Children with disabilities are being sent home from school when their LSE is sick, following union directives instructing learning support educators not to fill in for their absent colleagues.

Parents of children who have one-to-one LSEs are angered at the fact that their children are being “deprived of the right to education” due to directives issued by the Malta Union of Teachers (MUT) and the Union of Professional Educators (UPE).

Meanwhile, the two unions are blaming the situation on the government’s failure to employ enough LSEs and LSE relievers.

Questions sent to the Education Ministry remained unanswered by the time of writing.

“I can’t accept that my son is missing out on his education. This is happening to many parents who are having to take time off work and unpaid leave.

Education for children with disabilities has regressed

“We already have a lot of extra expenses due to our children’s disabilities,” said the motherof a seven-year-old primary school student who preferred not to be named.

The woman said that last week she was told she had to take her son back home when she dropped him off at school.

This was not the first time it had happened.

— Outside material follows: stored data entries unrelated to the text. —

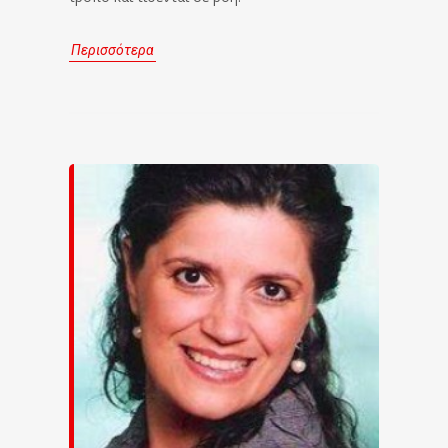
Περισσότερα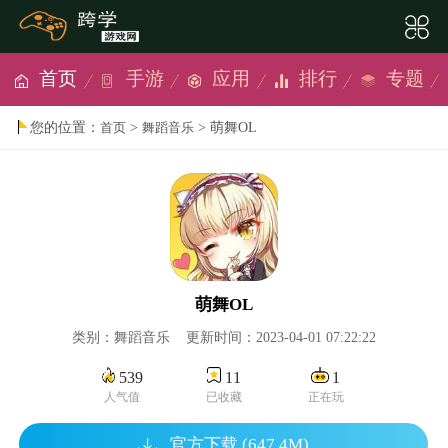
首页
手游
应用
排行
专题
您的位置：
>
> 萌舞OL
首页
舞蹈音乐
萌舞OL
类别：舞蹈音乐 更新时间：2023-04-01 07:22:22
539
11
1
人气值
已收藏
正在玩
官方下载 (647.4M)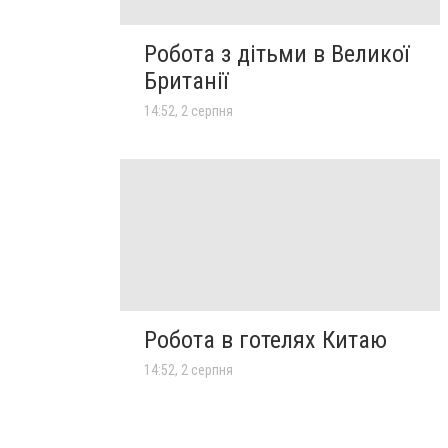
Робота з дітьми в Великої
Британії
14:52, 2 серпня
Робота в готелях Китаю
14:52, 2 серпня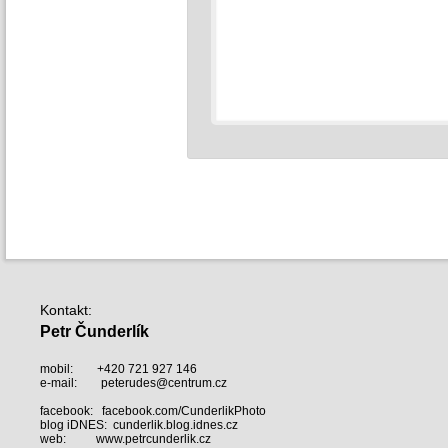
Kontakt
:
Petr Čunderlík
mobil:
+420 721 927 146
e-mail:
peterudes@centrum.cz
facebook:
facebook.com/CunderlikPhoto
blog iDNES:
cunderlik.blog.idnes.cz
web:
www.petrcunderlik.cz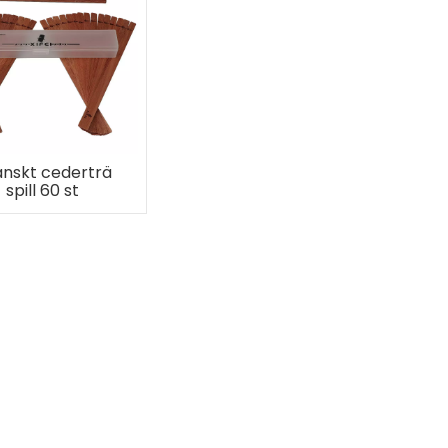
nskt cederträ
spill 60 st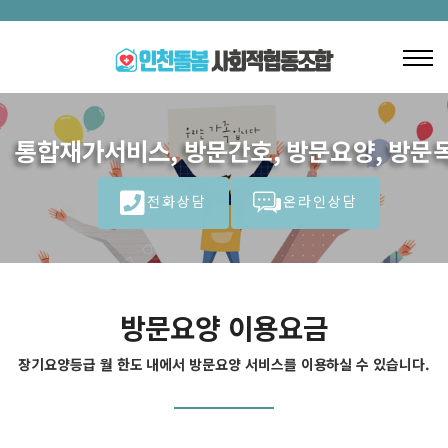
통합재가서비스, 방문간호, 방문요양, 방문목
전화상담
온라인상담
방문요양 이용요금
장기요양등급 월 한도 내에서 방문요양 서비스를 이용하실 수 있습니다.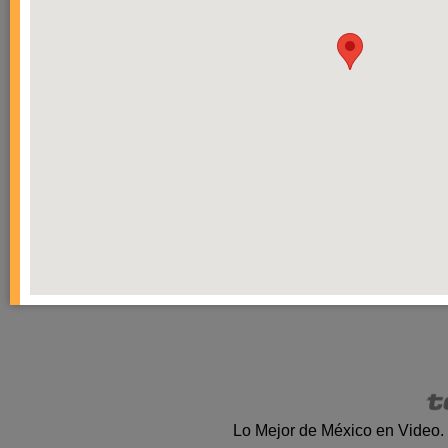
Lo Mejor de México en Video.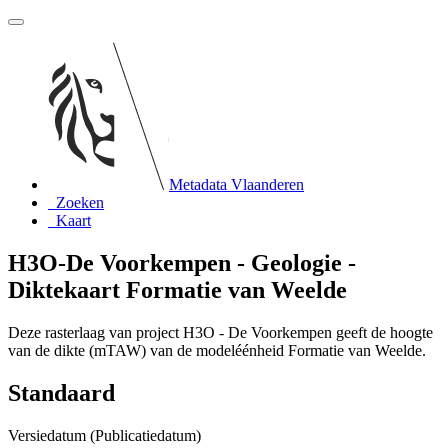
Metadata Vlaanderen
Zoeken
Kaart
H3O-De Voorkempen - Geologie -
Diktekaart Formatie van Weelde
Deze rasterlaag van project H3O - De Voorkempen geeft de hoogte
van de dikte (mTAW) van de modeléénheid Formatie van Weelde.
Standaard
Versiedatum (Publicatiedatum)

Rebecca Bonello has also been asked to take her eight-year-old son, Matteo, home when his one-to-one LSE was sick – something she refused to do.

“Education for children with disabilities has regressed. We got children with disabilities into mainstream schools but stopped there,” she said.

The commissioner for the rights of persons with disability, Oliver Scicluna, has received several reports of children being sent home when their LSEs were absent.

“Not only does this create problems for their families but it also goes against the children’s basic right to education,” he said.

“That this should have been actually issued as a union directive only goes to show how the unions attempt to curry favour with their members at the expense of children with a disability,” he added.

Musical chairs

At the start of the scholastic year, the MUT issued directives instructing LSEs to stick to their agreement. Shared LSEs were told not to move class when asked to replace LSEs with one-to-one students. The UPE issued similar directives last week.

MUT president Marco Bonnici said the union had no option “because many schools are in an impossible situation whereby, when an LSE is sick, there is a whole musical chairs of replacements.

“It just disrupts other educators and other students who end up without their LSE because this LSE was assigned to replace a sick LSE.

“We had information of students who ended up without their LSE for a whole week. The current situation is trading the well-being of a child with someone else’s well-being and the union’s directives are only intended to bring to a minimum the disruption caused.”

He said that the MUT is the recognised Union for all educator grades and can issue directives for all LSEs.  

Graham Sansone, from the UPE, said the directives were issued after the Education Ministry dragged its feet on recruiting enough LSEs to fulfil the vacant posts available.

“The lack of human resources is affecting the classroom environment,” he said, adding that if financial incentives and work conditions improved “we wouldn’t be in the current situation”.